The author of an essay recently published in the West Virginia Medical Journal presents his position under the title of “There they go again”–hCG and weight loss.” He regrets that the availability of medications on the internet exposes patients to ineffective treatments and unsafe products:

“Dr. Albrink’s review of information available in 1969 did not allow her to determine a physiologic basis for the use of hCG or any proof of immediate or long term benefit. Subsequent discoveries and clinical studies only support her impressions. Despite these facts, this form of therapy has achieved a resurgence in popularity. The difference today is that patients no longer have to rely on health care providers to prescribe their medications since internet sites allow them to obtain medications “on line”. This has potential adverse ramifications when we consider that the initial use of gonadotropins derived from the human pituitary was discontinued due to the iatrogenic transmission of Creutzfeld-Jakob disease…Systematic information has been obtained and has shown lack of evidence for the benefit of this therapy.
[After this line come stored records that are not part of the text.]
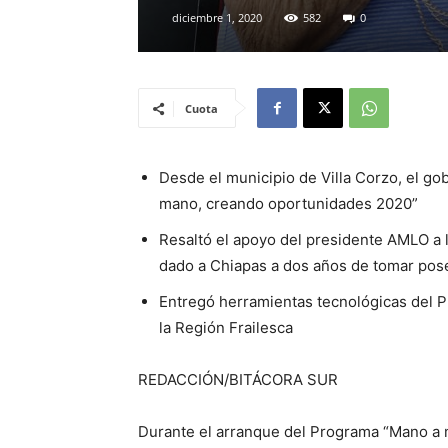
diciembre 1, 2020
582
0
Cuota
Desde el municipio de Villa Corzo, el g
mano, creando oportunidades 2020”
Resaltó el apoyo del presidente AMLO a 
dado a Chiapas a dos años de tomar pos
Entregó herramientas tecnológicas del P
la Región Frailesca
REDACCIÓN/BITÁCORA SUR
Durante el arranque del Programa “Mano a 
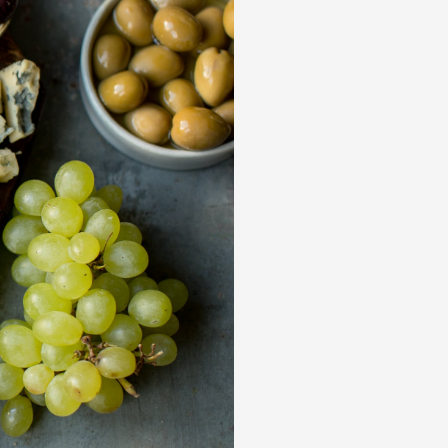
Дабл Смок"
 "С окороком"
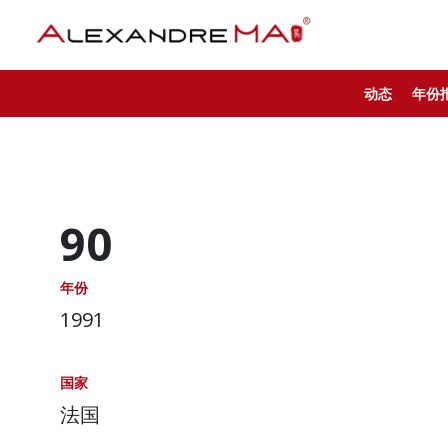
动态
年份
90
年份
1991
国家
法国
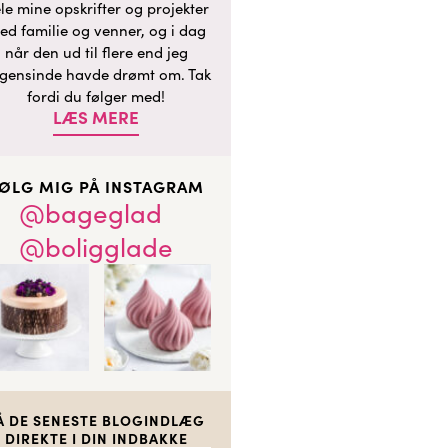
le mine opskrifter og projekter
ed familie og venner, og i dag
når den ud til flere end jeg
gensinde havde drømt om. Tak
fordi du følger med!
LÆS MERE
ØLG MIG PÅ INSTAGRAM
@bageglad
@boligglade
Å DE SENESTE BLOGINDLÆG
DIREKTE I DIN INDBAKKE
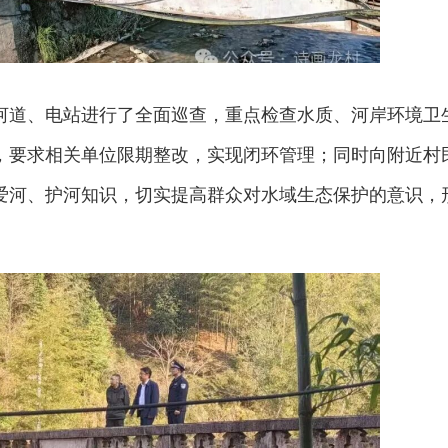
河道、电站进行了全面巡查，重点检查水质、河岸环境卫
，要求相关单位限期整改，实现闭环管理；同时向附近村
爱河、护河知识，切实提高群众对水域生态保护的意识，
。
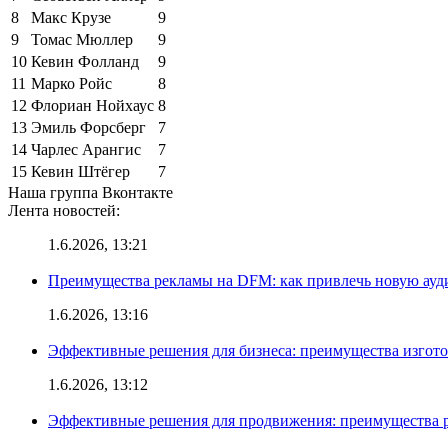
8
Макс Крузе
9
9
Томас Мюллер
9
10
Кевин Фолланд
9
11
Марко Ройс
8
12
Флориан Нойхаус
8
13
Эмиль Форсберг
7
14
Чарлес Арангис
7
15
Кевин Штёгер
7
Наша группа Вконтакте
Лента новостей:
1.6.2026, 13:21
Преимущества рекламы на DFM: как привлечь новую ау
1.6.2026, 13:16
Эффективные решения для бизнеса: преимущества изгот
1.6.2026, 13:12
Эффективные решения для продвижения: преимущества р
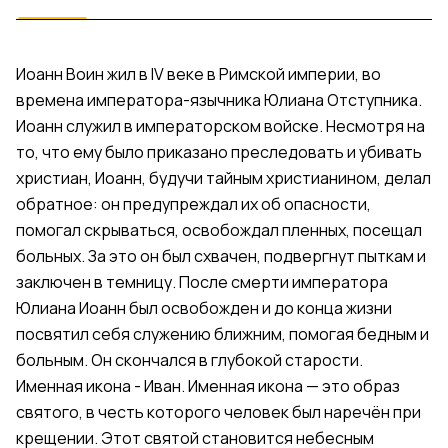
Иоанн Воин жил в IV веке в Римской империи, во
времена императора-язычника Юлиана Отступника.
Иоанн служил в императорском войске. Несмотря на
то, что ему было приказано преследовать и убивать
христиан, Иоанн, будучи тайным христианином, делал
обратное: он предупреждал их об опасности,
помогал скрываться, освобождал пленных, посещал
больных. За это он был схвачен, подвергнут пыткам и
заключен в темницу. После смерти императора
Юлиана Иоанн был освобожден и до конца жизни
посвятил себя служению ближним, помогая бедным и
больным. Он скончался в глубокой старости.
Именная икона - Иван. Именная икона — это образ
святого, в честь которого человек был наречён при
крещении. Этот святой становится небесным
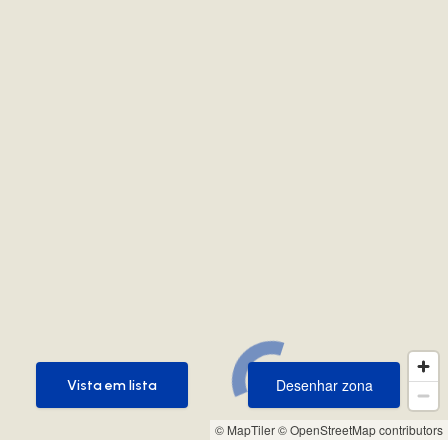
Desenhar zona
Vista em lista
Desenhar zona
Vista em lista
© MapTiler
© OpenStreetMap contributors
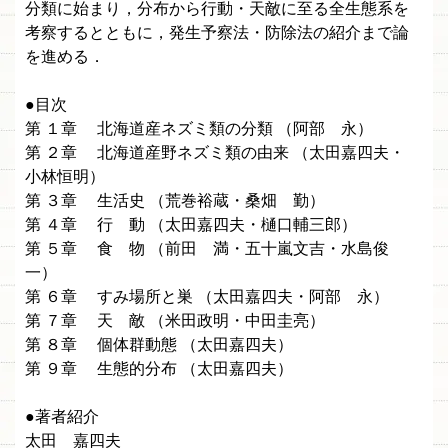
分類に始まり，分布から行動・天敵に至る全生態系を
考察するとともに，発生予察法・防除法の紹介まで論
を進める．
●目次
第 １章 北海道産ネズミ類の分類 （阿部 永）
第 ２章 北海道産野ネズミ類の由来 （太田嘉四夫・
小林恒明）
第 ３章 生活史 （荒巻裕蔵・桑畑 勤）
第 ４章 行 動 （太田嘉四夫・樋口輔三郎）
第 ５章 食 物 （前田 満・五十嵐文吉・水島俊
一）
第 ６章 すみ場所と巣 （太田嘉四夫・阿部 永）
第 ７章 天 敵 （米田政明・中田圭亮）
第 ８章 個体群動態 （太田嘉四夫）
第 ９章 生態的分布 （太田嘉四夫）
●著者紹介
太田 嘉四夫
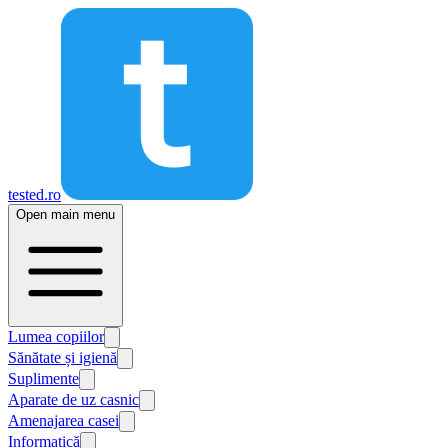
tested.ro
Open main menu
Lumea copiilor
Sănătate și igienă
Suplimente
Aparate de uz casnic
Amenajarea casei
Informatică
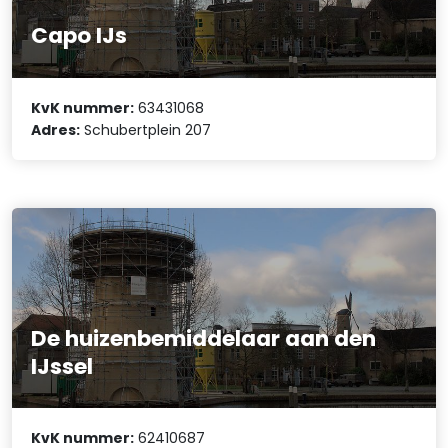
Capo IJs
KvK nummer:
63431068
Adres:
Schubertplein 207
De huizenbemiddelaar aan den
IJssel
KvK nummer:
62410687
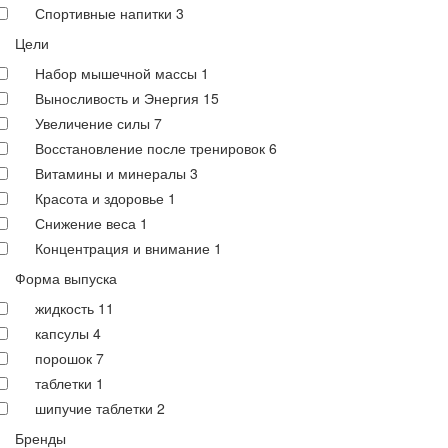
Спортивные напитки
3
Цели
Набор мышечной массы
1
Выносливость и Энергия
15
Увеличение силы
7
Восстановление после тренировок
6
Витамины и минералы
3
Красота и здоровье
1
Снижение веса
1
Концентрация и внимание
1
Форма выпуска
жидкость
11
капсулы
4
порошок
7
таблетки
1
шипучие таблетки
2
Бренды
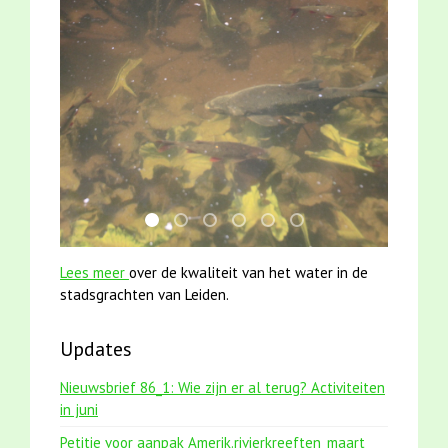
jun2021 28 brasem en rietvoorns 4a verscher
mei2021 1 snoekje elly
jun2021 zaklv 5 snoekje MOOI
smoelenboek fifi en karper nieu
mei2021 watervogelmethod
karper met kattenkli
Lees meer
over de kwaliteit van het water in de
stadsgrachten van Leiden.
Updates
Nieuwsbrief 86_1: Wie zijn er al terug? Activiteiten
in juni
Petitie voor aanpak Amerik.rivierkreeften_maart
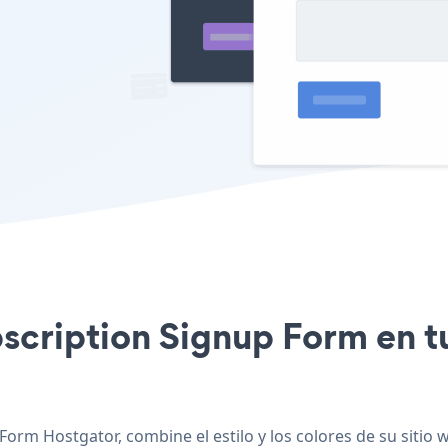
bscription Signup Form en t
Form Hostgator, combine el estilo y los colores de su sitio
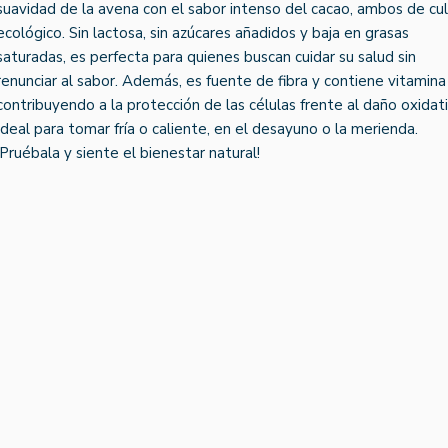
suavidad de la avena con el sabor intenso del cacao, ambos de cul
ecológico. Sin lactosa, sin azúcares añadidos y baja en grasas
saturadas, es perfecta para quienes buscan cuidar su salud sin
renunciar al sabor. Además, es fuente de fibra y contiene vitamina
contribuyendo a la protección de las células frente al daño oxidati
Ideal para tomar fría o caliente, en el desayuno o la merienda.
¡Pruébala y siente el bienestar natural!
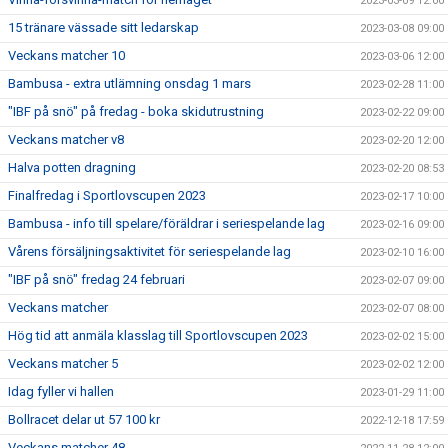
2023-03-09 12:00
15 tränare vässade sitt ledarskap
2023-03-08 09:00
Veckans matcher 10
2023-03-06 12:00
Bambusa - extra utlämning onsdag 1 mars
2023-02-28 11:00
"IBF på snö" på fredag - boka skidutrustning
2023-02-22 09:00
Veckans matcher v8
2023-02-20 12:00
Halva potten dragning
2023-02-20 08:53
Finalfredag i Sportlovscupen 2023
2023-02-17 10:00
Bambusa - info till spelare/föräldrar i seriespelande lag
2023-02-16 09:00
Vårens försäljningsaktivitet för seriespelande lag
2023-02-10 16:00
"IBF på snö" fredag 24 februari
2023-02-07 09:00
Veckans matcher
2023-02-07 08:00
Hög tid att anmäla klasslag till Sportlovscupen 2023
2023-02-02 15:00
Veckans matcher 5
2023-02-02 12:00
Idag fyller vi hallen
2023-01-29 11:00
Bollracet delar ut 57 100 kr
2022-12-18 17:59
Veckans matcher 48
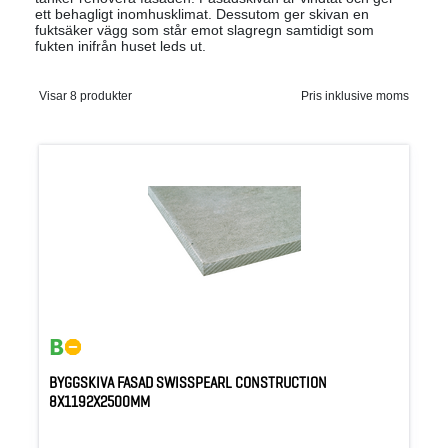
ett behagligt inomhusklimat. Dessutom ger skivan en
fuktsäker vägg som står emot slagregn samtidigt som
fukten inifrån huset leds ut.
Visar 8 produkter
Pris inklusive moms
BYGGSKIVA FASAD SWISSPEARL CONSTRUCTION
8X1192X2500MM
The body of evidence on hCG for weight loss is summed up in  a comment in The Medical Letter Online:

“Use of hCG as an adjunct to diet goes back to the 1950’s, when a British physician named Simeons recommended daily injections of the hormone combined with a 500 kcal diet, and such use came to be known as the Simeons method. One double-blind study after another throughout the second half of the 20th century found hCG to be worthless for weight loss or maintenance.

An interesting question remains. Human chorionic gonadotropin does have legitimate medical uses and is well known to increase testosterone levels. Since testosterone therapy given to hypogonadal men (men with low testosterone levels) has been shown to improve body composition, why not hCG? A fascinating study published in the journal Gynecological Endocrinology offers insight. The authors state:

“The aim of this study was to monitor serum leptin concentrations after altering the levels of testosterone, by intramuscular administration of human chorionic gonadotropin (hCG), in eugonadal men.”

“Eugonadal” means their study subjects had normal testicular function. They monitored hCG, testosterone and leptin levels after intramuscular administration of a dose of 5000 IU hCG in thirty men. Blood samples were collectedafter an overnight fast for CG, testosterone and leptin levels, and a dose of 5000 IU hCG was administered intramuscularly immediately after. They kept testing the blood at 24-h intervals for a period of 7 days. What did their data show?

Our results support the view that hCG administration in eugonadal men does not influence serum leptin levels. Moreover, a short-term increase of serum testosterone levels, after one dose of hCG, is not sufficient to affect and modify leptin secretion mechanisms in vivo.”

Since a significant correlation between body mass index and serum leptin is well established, the failure to influence leptin may explain, at least in part, why hCG is not effective for weight loss.